The transcript pushes for execution over waiting for Eureka moments. A central method is to plan the next month around the core workflow: planning experiments, running experiments, and analyzing results. It also recommends breaking large projects into bite-sized chunks that can be completed in a day, building momentum through small wins. If overwhelmed by micro-tasks, it suggests alternating with a “Hail Mary” experiment—trying something bold that may fail but could spark excitement and new direction.

How can creativity and fun reduce stuckness during a PhD?

Creativity is framed as a practical un-sticking tool. If work feels like failure or the needed skills are missing, learning can be the escape route: spend a couple of weeks learning a new skill (a coding language, a lab technique, an instrument), reading new papers, or exploring new fields. Fun is treated as an ingredient for inspiration—students should ask what they would actually enjoy doing in the coming days and incorporate that into their research routine.

When should a student consider that the PhD itself might not be the right match?

The transcript argues that being capable of a PhD doesn’t guarantee it’s the right path. If the student’s goals or interests have shifted, or the current PhD doesn’t match who they are now, it may be appropriate to test other options rather than forcing continuation. It suggests taking a break—like a six-month sabbatical or up to a year—so the student can see what they want, including examples like working in a café to return refreshed.

What role do accountability and mentorship play in getting unstuck?

Accountability meetings with peers help students commit to specific weekly tasks and then check whether they followed through. Mentorship is also emphasized: students should speak honestly with their primary supervisor or other senior lab members, since supervisors are meant to support the apprenticeship process.
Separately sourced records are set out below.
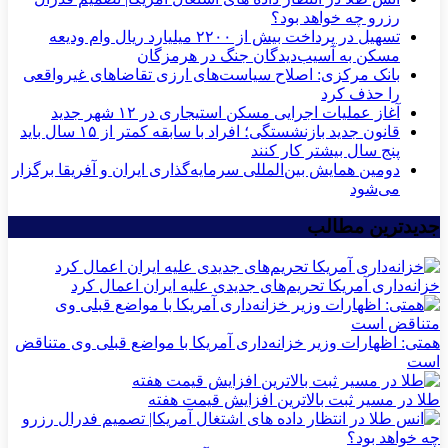
رزرو چه خواهد بود؟
تسهیل در پرداخت بیش از ۲۲۰۰ میلیارد ریال وام ودیعه
مسکن به آسیب‌دیدگان جنگ در هرمزگان
بانک مرکزی: اصلاح سیاست‌های ارزی تقاضاهای غیرواقعی
را حذف کرد
آغاز عملیات اجرایی مسکن استیجاری در ۱۲ شهر جدید
قانون جدید بازنشستگی؛ افراد با سابقه کمتر از ۱۵ سال باید
پنج سال بیشتر کار کنند
دومین همایش بین‌المللی سرمایه‌گذاری ایران و آفریقا برگزار
می‌شود
جدیدترین مطالب
خزانه‌داری آمریکا تحریم‌های جدیدی علیه ایران اعمال کرد
همتی: اظهارات وزیر خزانه‌داری آمریکا با مواضع قبلی وی متناقض
است
طلا در مسیر ثبت بالاترین افزایش قیمت هفته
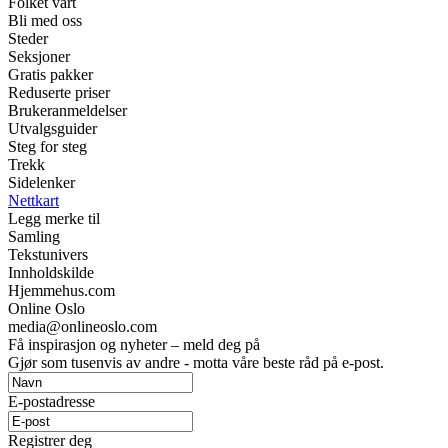
Folket vårt
Bli med oss
Steder
Seksjoner
Gratis pakker
Reduserte priser
Brukeranmeldelser
Utvalgsguider
Steg for steg
Trekk
Sidelenker
Nettkart
Legg merke til
Samling
Tekstunivers
Innholdskilde
Hjemmehus.com
Online Oslo
media@onlineoslo.com
Få inspirasjon og nyheter – meld deg på
Gjør som tusenvis av andre - motta våre beste råd på e-post.
E-postadresse
Registrer deg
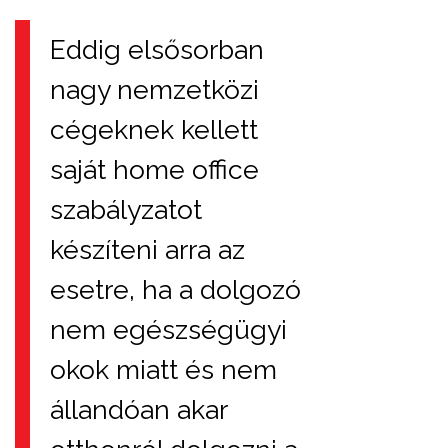
Eddig elsősorban
nagy nemzetközi
cégeknek kellett
saját home office
szabályzatot
készíteni arra az
esetre, ha a dolgozó
nem egészségügyi
okok miatt és nem
állandóan akar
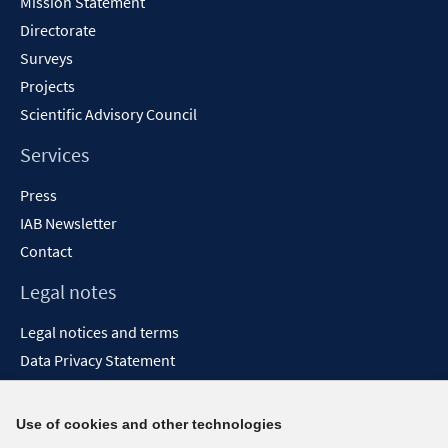
Mission Statement
Directorate
Surveys
Projects
Scientific Advisory Council
Services
Press
IAB Newsletter
Contact
Legal notes
Legal notices and terms
Data Privacy Statement
Accessibility Statement
Report Accessibility
Use of cookies and other technologies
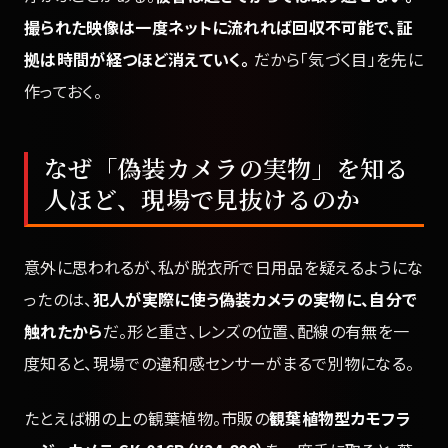
撮られた映像は一度ネットに流れれば回収不可能で、証
拠は時間が経つほど消えていく。
だから「気づく目」を先に
作っておく。
なぜ「偽装カメラの実物」を知る
人ほど、現場で見抜けるのか
意外に思われるが、私が脱衣所で日用品を疑えるようにな
ったのは、
犯人が実際に使う偽装カメラの実物に、自分で
触れたから
だ。形と重さ、レンズの位置、配線の有無を一
度知ると、現場での違和感センサーがまるで別物になる。
たとえば棚の上の観葉植物。市販の
観葉植物型カモフラ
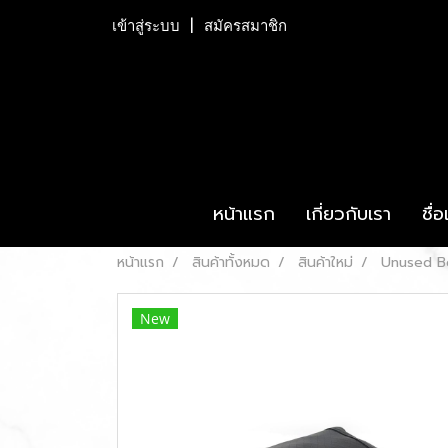
เข้าสู่ระบบ
สมัครสมาชิก
หน้าแรก
เกี่ยวกับเรา
ชื่
หน้าแรก
สินค้าทั้งหมด
สินค้าใหม่
Unused B
New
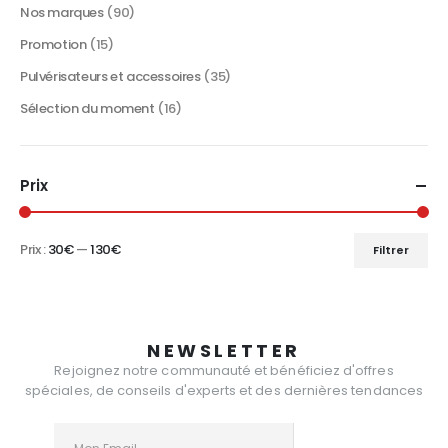
produi
Nos marques
(90)
Promotion
(15)
Pulvérisateurs et accessoires
(35)
Sélection du moment
(16)
Prix
Prix :
30€
—
130€
Filtrer
Prix
Prix
min
max
NEWSLETTER
Rejoignez notre communauté et bénéficiez d'offres
spéciales, de conseils d'experts et des dernières tendances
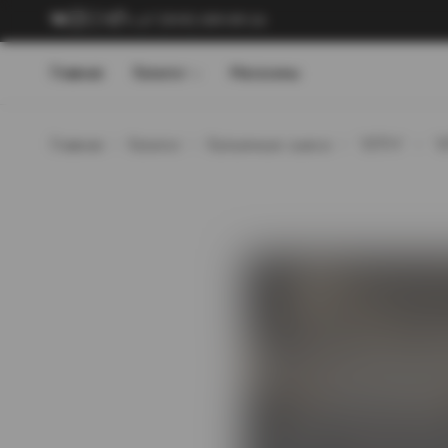
+7 (909) 089-89-24
Главная
Каталог
Магазины
Главная
Каталог
Кальянные смеси
`ХЛГН`
`Х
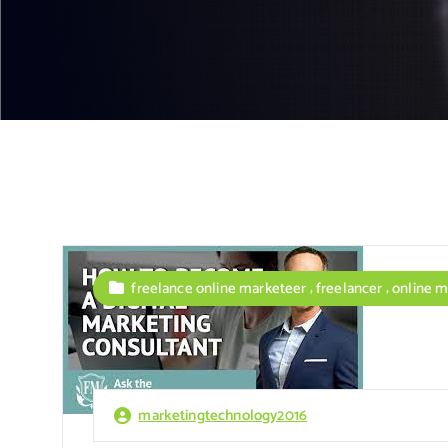
,
,
freelance online marketeer
freelancer
online m
marketingtechnology2016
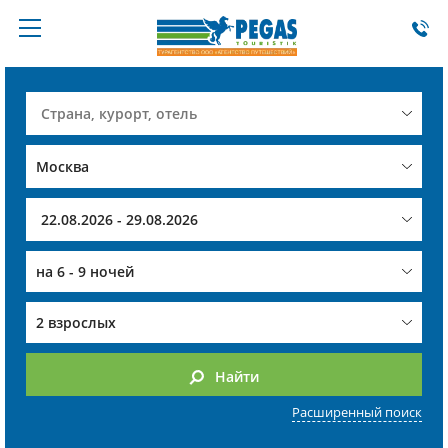
на
6 - 9 ночей
2 взрослых
Найти
Расширенный поиск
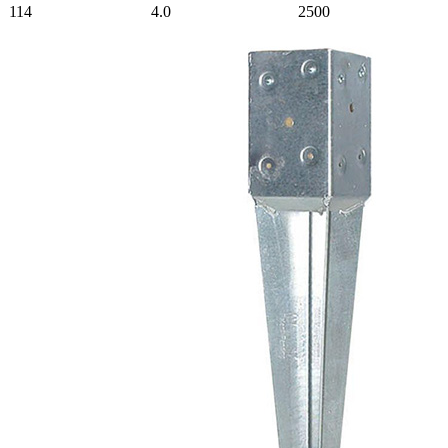
114
4.0
2500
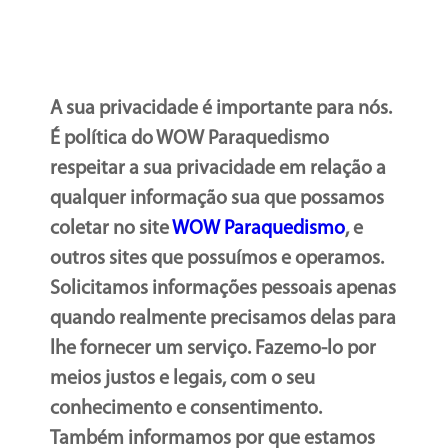
A sua privacidade é importante para nós.
É política do WOW Paraquedismo
respeitar a sua privacidade em relação a
qualquer informação sua que possamos
coletar no site
WOW Paraquedismo
, e
outros sites que possuímos e operamos.
Solicitamos informações pessoais apenas
quando realmente precisamos delas para
lhe fornecer um serviço. Fazemo-lo por
meios justos e legais, com o seu
conhecimento e consentimento.
Também informamos por que estamos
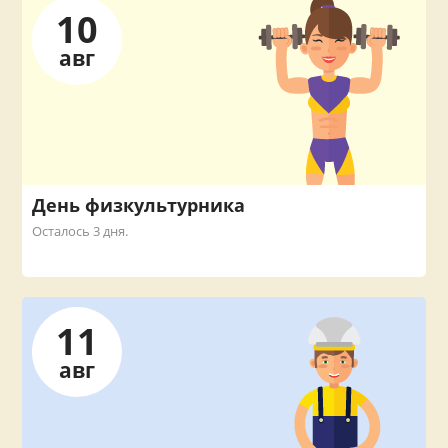
10
авг
День физкультурника
Осталось 3 дня.
11
авг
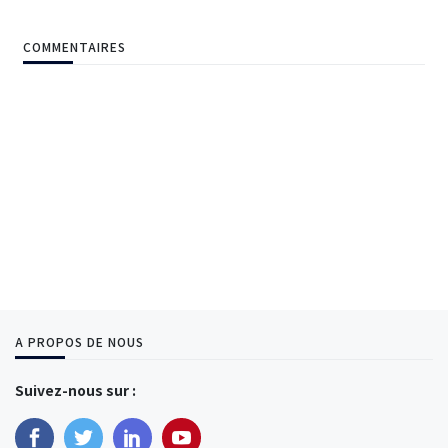
COMMENTAIRES
A PROPOS DE NOUS
Suivez-nous sur :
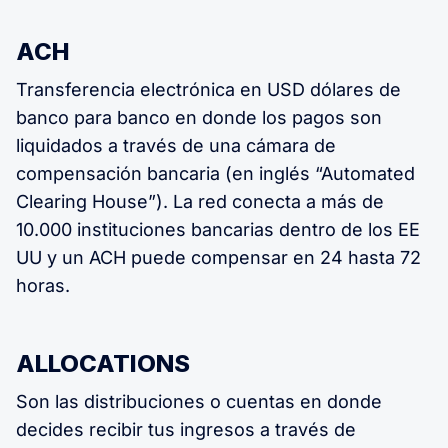
ACH
Transferencia electrónica en USD dólares de
banco para banco en donde los pagos son
liquidados a través de una cámara de
compensación bancaria (en inglés “Automated
Clearing House”). La red conecta a más de
10.000 instituciones bancarias dentro de los EE
UU y un ACH puede compensar en 24 hasta 72
horas.
ALLOCATIONS
Son las distribuciones o cuentas en donde
decides recibir tus ingresos a través de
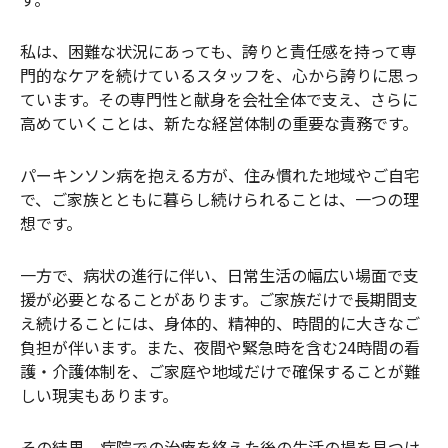
私は、困難な状況にあっても、誇りと責任感を持って専
門的なケアを続けているスタッフを、心から誇りに思っ
ています。その専門性と献身を会社全体で支え、さらに
高めていくことは、新たな経営体制の重要な責務です。
パーキンソン病を抱える方が、住み慣れた地域やご自宅
で、ご家族とともに暮らし続けられることは、一つの理
想です。
一方で、病状の進行に伴い、日常生活の幅広い場面で支
援が必要となることがあります。ご家族だけで長期間支
え続けることには、身体的、精神的、時間的に大きなご
負担が伴います。また、夜間や緊急時を含む24時間の看
護・介護体制を、ご家庭や地域だけで確保することが難
しい現実もあります。
その結果、病院での治療を終えた後の生活の場を見つけ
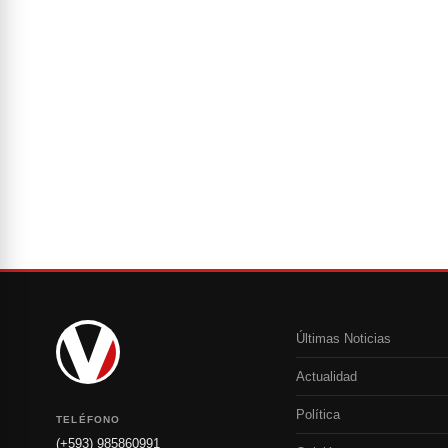
Últimas Noticias
Actualidad
Política
TELÉFONO
(+593) 985860991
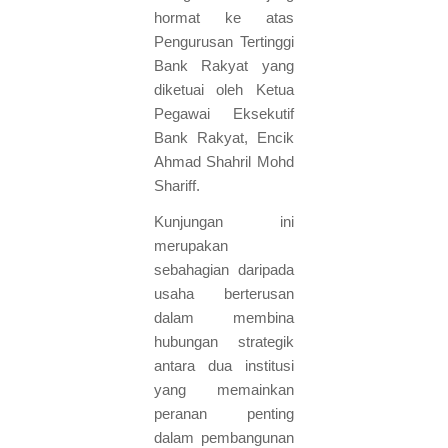
hormat ke atas
Pengurusan Tertinggi
Bank Rakyat yang
diketuai oleh Ketua
Pegawai Eksekutif
Bank Rakyat, Encik
Ahmad Shahril Mohd
Shariff.
Kunjungan ini
merupakan
sebahagian daripada
usaha berterusan
dalam membina
hubungan strategik
antara dua institusi
yang memainkan
peranan penting
dalam pembangunan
Even short conversations (10–15 minutes) can shift perspective, reduce overwhelm, and prompt next steps.

Review Questions

  1. What are the most common underlying reasons for PhD stuckness mentioned, and how would you distinguish between them in your own case?
  2. How would you design a “next month” plan that turns a large research goal into daily executable tasks?
  3. What would you do differently if you suspect the issue is not effort or skills, but a mismatch between you and the PhD path?

Key Points

  1. 1

    Write down what “stuck” means and narrow it to one or two likely causes before choosing an intervention.

  2. 2

    Borrow perspective by imagining advice you would give another PhD student in the same situation, then apply it to your own next step.

  3. 3

    Use creativity as a tool: learn new skills, explore new papers or fields, or do something different for a short burst to restore momentum.

  4. 4

    Reintroduce fun and motivation by identifying what you would genuinely enjoy doing in the next few days and building work around it.

  5. 5

    If the PhD isn’t the right fit, consider testing other options with a break or sabbatical rather than treating leaving as a failure.

  6. 6

    Focus on execution: plan the next month around experiment planning, running experiments, and analyzing results—without waiting for Eureka moments.

  7. 7

    Break big projects into one-day chunks, and alternate with bold “Hail Mary” experiments when overwhelmed; add accountability and mentorship to reduce isolation.

Highlights

Stuckness can be caused by emotional strain, loneliness, depression, comparison, or even a mismatch between the student and the PhD path—not just stalled research.
A reliable reset is to focus on the next month and shrink work into daily tasks tied to planning, experimenting, and analyzing.
Creativity can be operational: learning a new skill, reading new material, or exploring a different field to regain traction.
Accountability meetings and honest conversations with supervisors can turn overwhelm into concrete next steps.
Breaks can be strategic: taking a sabbatical to test other life directions may clarify whether the PhD is truly right.